The Rzeppa Ball-Type Constant-Velocity Universal Joint
The same weight shift will make steep hill starts difficult, and play havoc with the alignment of the headlamp beams. A front-engined rear-driven car generally displays less sensitivity to load because it is more evenly balanced, while a tail-heavy rear-engined four-seater is least affected of all, the rear-seat passengers coming between the engine and the driver and sitting roughly coincident with the centre of gravity. For many years it was held that the rear-engined car was the cheapest to make, because it dispensed with the propeller shaft and it did not demand complex transmission elements as did the front-drive car. The introduction of the Rzeppa ball-type constant-velocity universal joint, and the adoption of the transverse engine configuration in the BMC Mini
, overcame these objections.
It was the Mini
which set new standards for the ratio of habitable to total volumes and thus made the really small car truly practical. As in the case of the Light 15 Citroen, its wide track, low build, and natural disposition of a wheel at each corner endowed it with roadholding and agility that also set new standards; and since that time there has been a steady proselytizing among car designers so that more and more of the world's small cars are driven by their front wheels. In the USA it was one of the Oldsmobile Toronado that was setting the standard in front wheel drive configuration. Road testers of the time found the Toronado surprisingly well-behaved, and some were almost convinced that front-wheel drive had its virtues; and on icy roads there was no doubting them. Only when the power to weight ratio reaches super-sporting levels do the vices begin to predominate.

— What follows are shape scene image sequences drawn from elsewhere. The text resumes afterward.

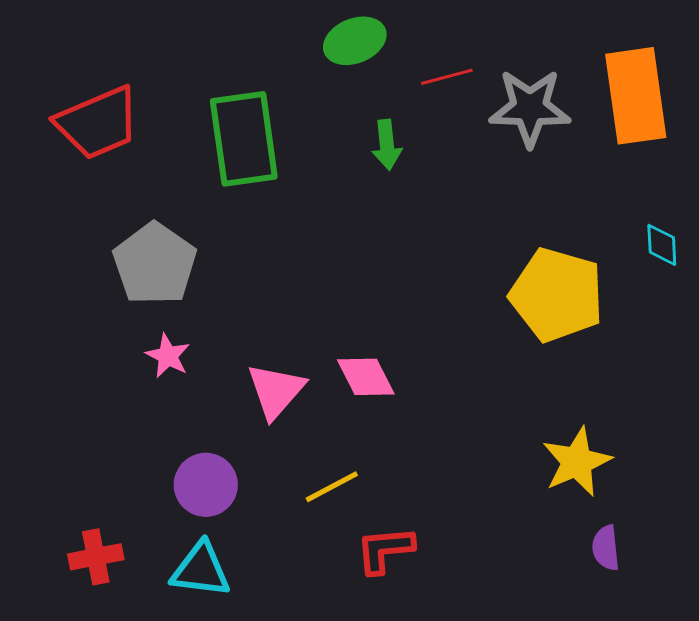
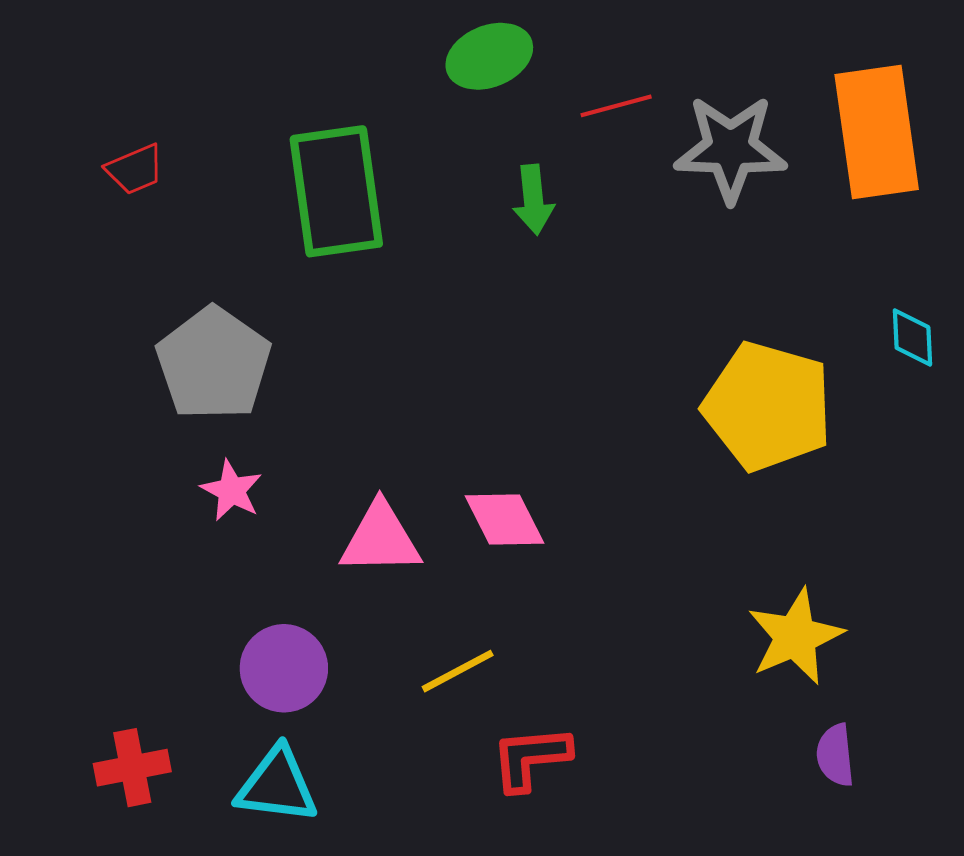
red trapezoid: (98, 123) -> (135, 169), size x0.5
pink triangle: (276, 391) -> (380, 539), turned 48

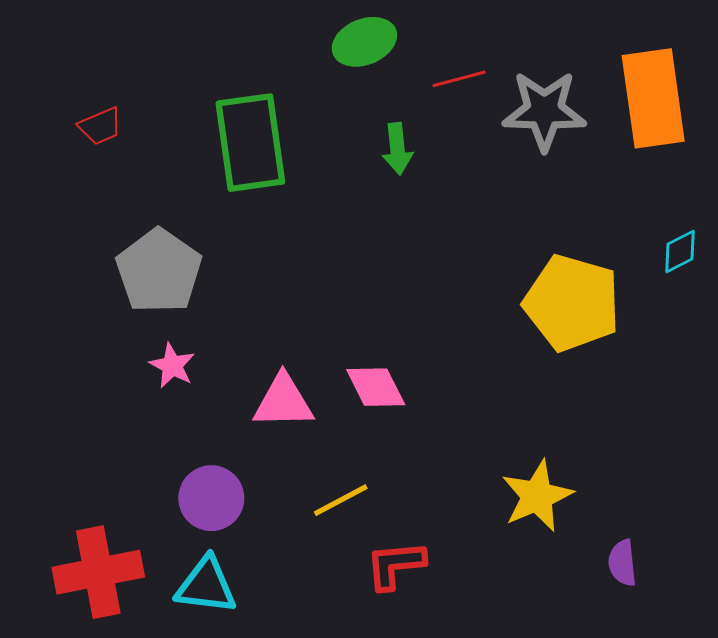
cyan diamond: (912, 337) -> (680, 252), turned 66
yellow star: (795, 637) -> (537, 496), moved
red cross: (132, 768) -> (98, 572), size x1.6

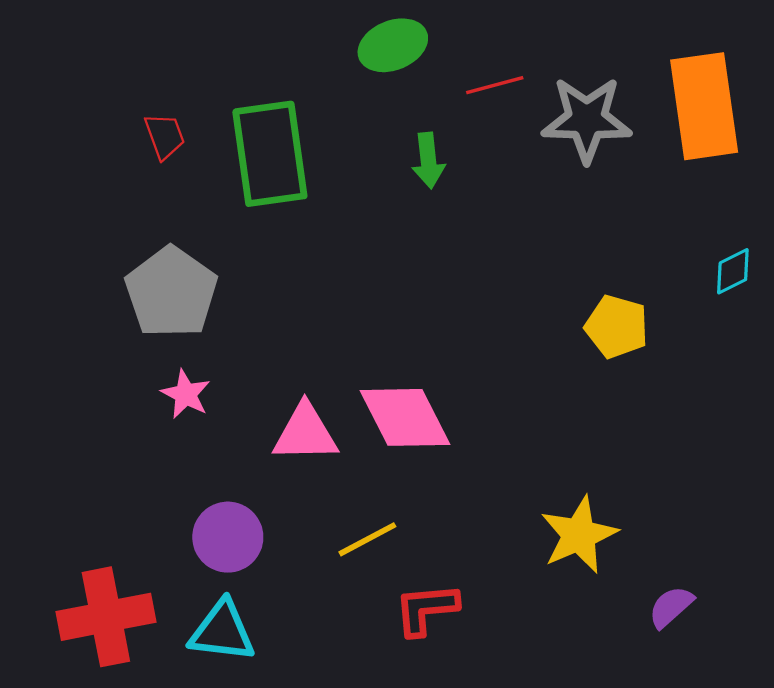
red trapezoid: (100, 126) -> (165, 136), moved, turned -87
yellow pentagon: (572, 303) -> (617, 327), size x0.6
pink diamond: (376, 387) -> (405, 417), size x1.4
purple semicircle: (622, 563) -> (671, 607), turned 54

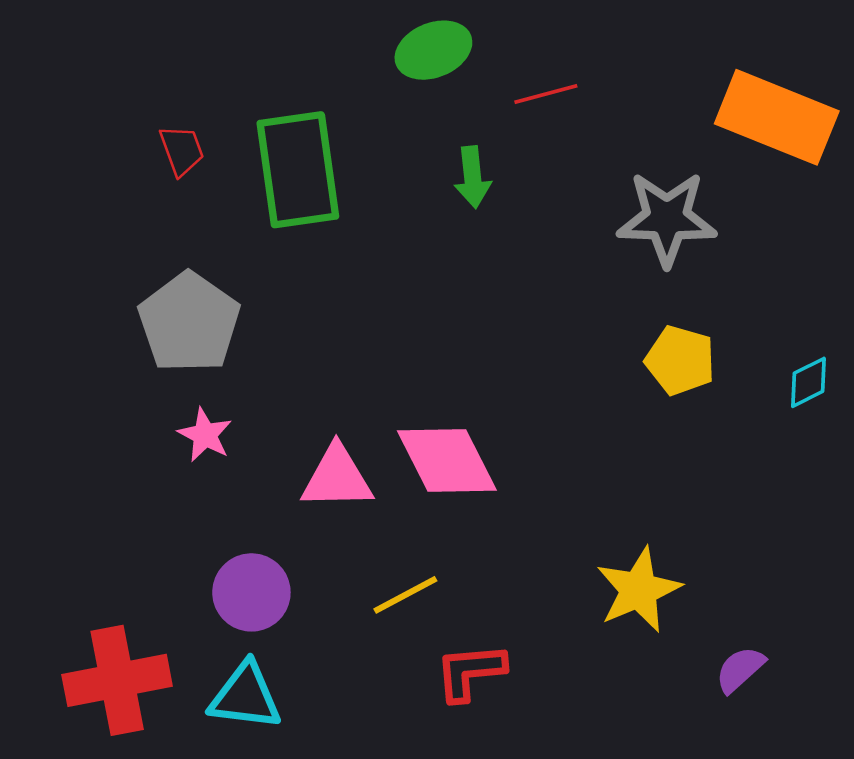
orange rectangle: (704, 106) -> (777, 117), turned -60
gray star: (587, 119) -> (667, 219), moved
cyan diamond: (733, 271) -> (808, 382), moved

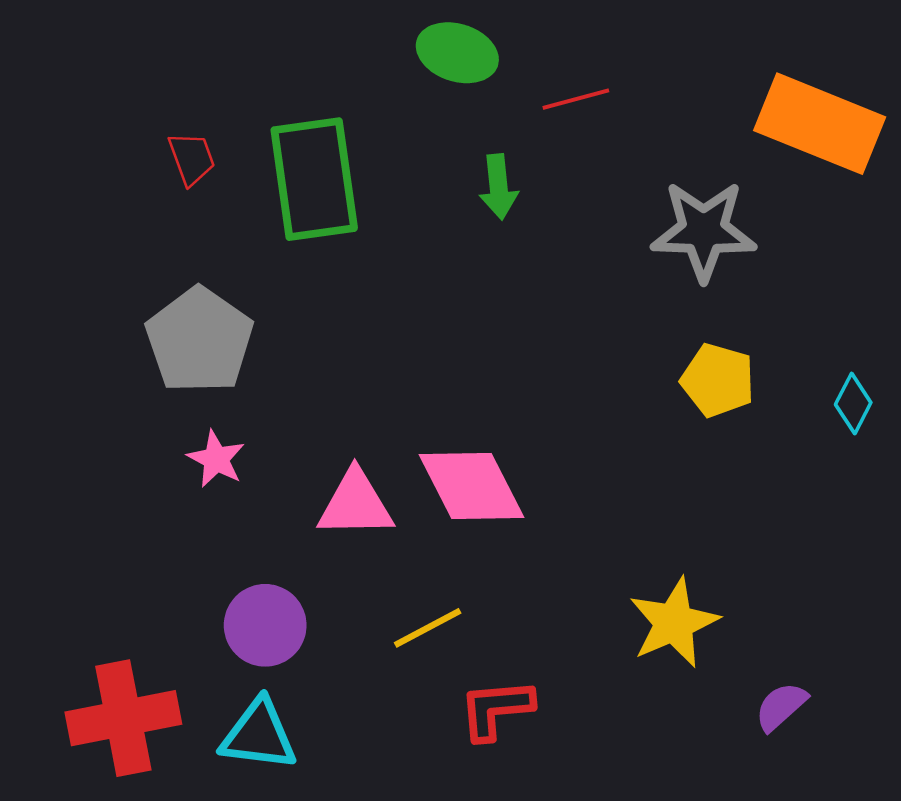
green ellipse: (433, 50) -> (457, 53), turned 40
cyan diamond: (808, 382) -> (853, 403), turned -36

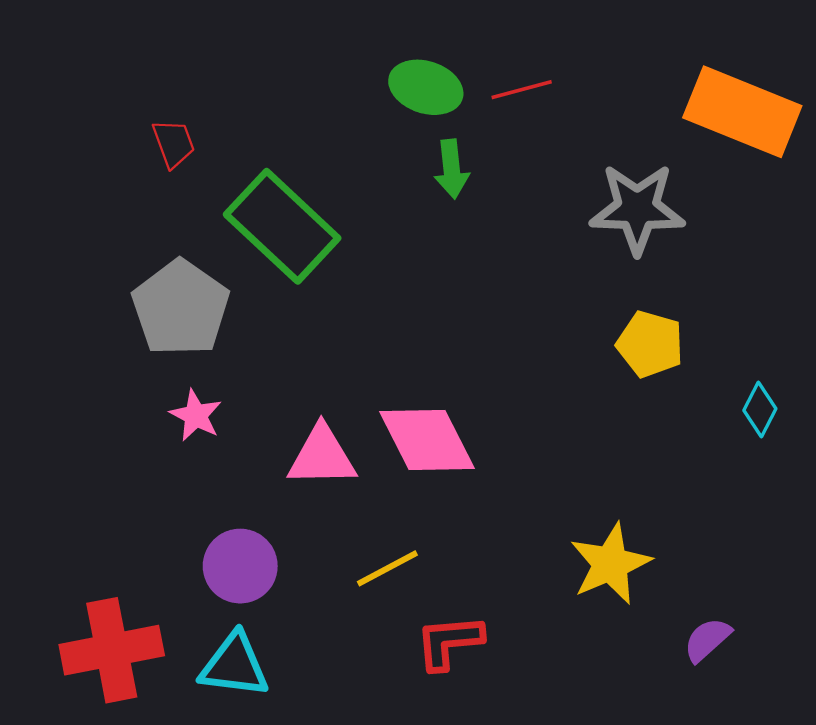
green ellipse: (457, 53) -> (426, 87), moved
green rectangle: (314, 179) -> (282, 226), moved, turned -39
cyan diamond: (853, 403) -> (760, 410), moved

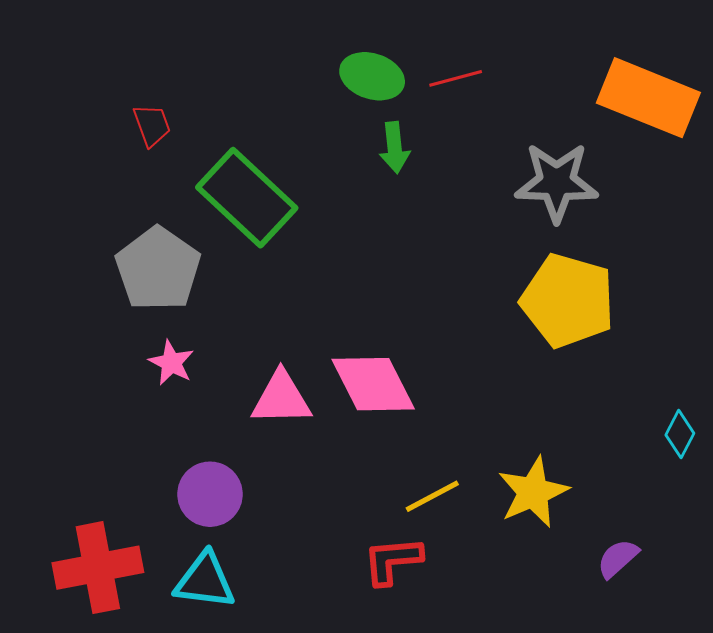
yellow pentagon: (650, 344) -> (568, 301), size x1.6
cyan diamond: (760, 410) -> (680, 434), moved
yellow line: (387, 568) -> (432, 496), moved

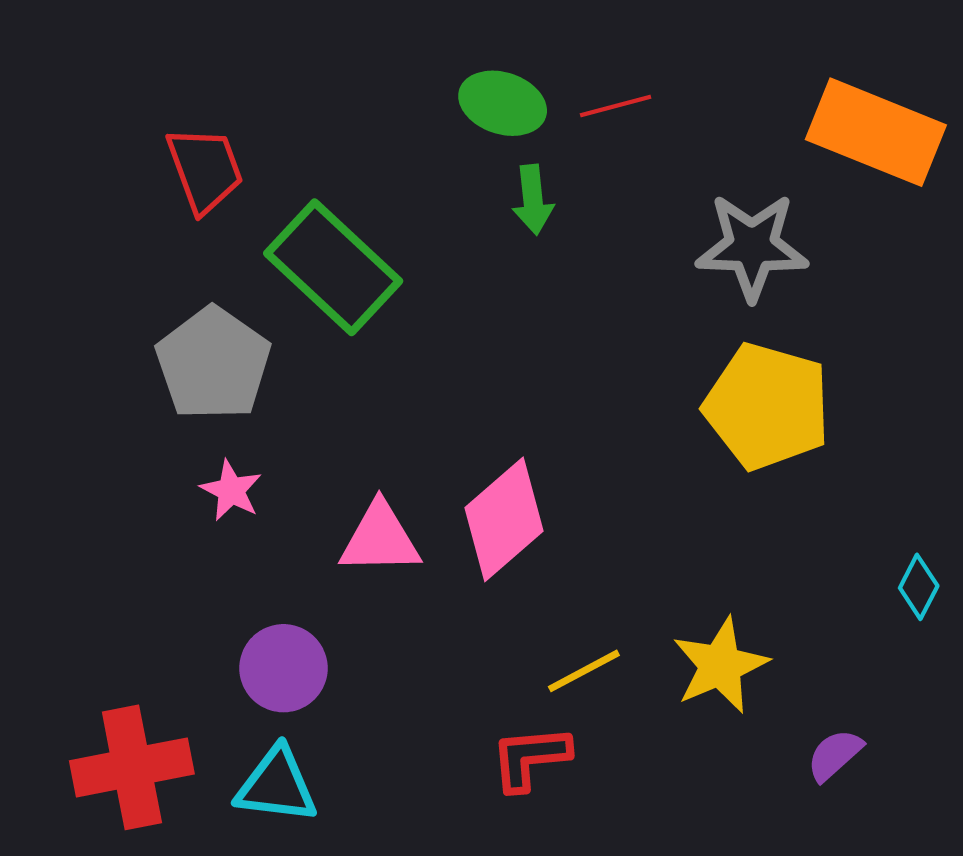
red trapezoid: (152, 125) -> (205, 169), size x1.5
pink diamond: (373, 384) -> (504, 519), turned 76

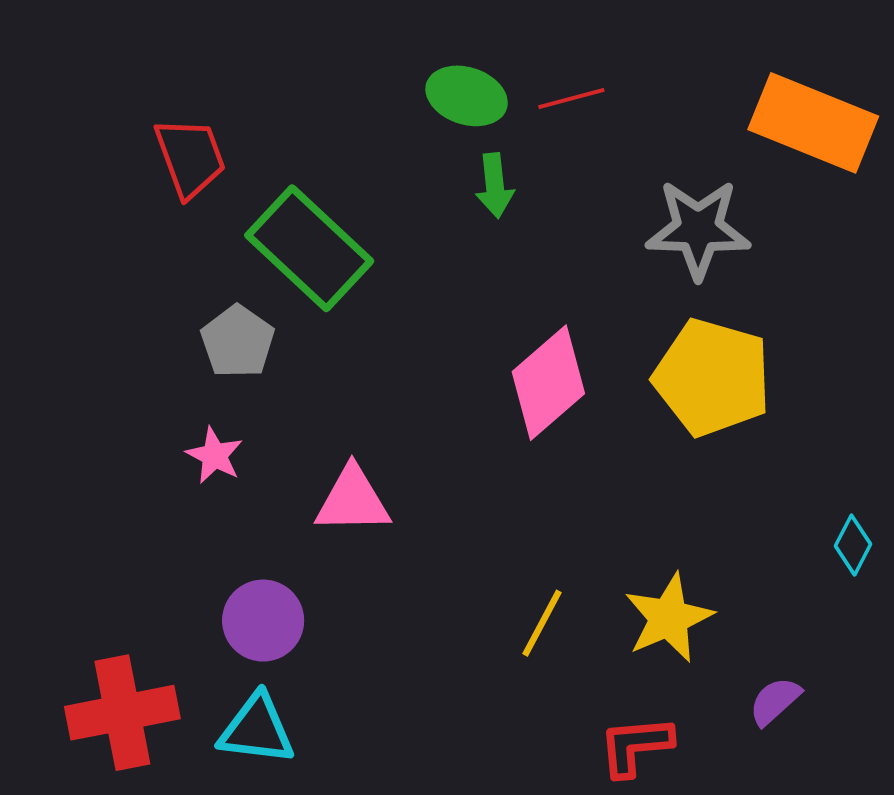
gray pentagon: (213, 364) -> (238, 342), moved, size x0.7
pink diamond: (504, 519) -> (548, 383), moved
yellow line: (584, 671) -> (542, 623), turned -34
red L-shape: (530, 758) -> (635, 746), moved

The vast majority of front-wheel drive vehicles today use a transversely mounted engine with "end-on" mounted transmission, driving the front wheels via driveshafts linked via constant velocity (CV) joints. This configuration was made popular by the 1967 Simca 1100
, and the 1969 Fiat 128. Volvo Cars has switched its entire lineup after the 900 series to front wheel drive. Swedish engineers at the company have said that transversely mounted engines allow for more crumple zone area in a head on collision. American auto manufacturers are now shifting larger models (such as the Chrysler 300 and most of the Cadillac lineup) back to rear-wheel drive. There were relatively few rear-wheel drive cars marketed in North America by the early 1990s; Chrysler's car line-up was entirely front-wheel drive by 1990. GM followed suit in 1996 where its B-body line was phased out, where its sports cars (Camaro, Firebird, Corvette) were the only RWDs marketed; by the early 2000s, the Chevrolet Corvette was the only RWD car offered by Chevrolet until the introduction of the Sigma platform.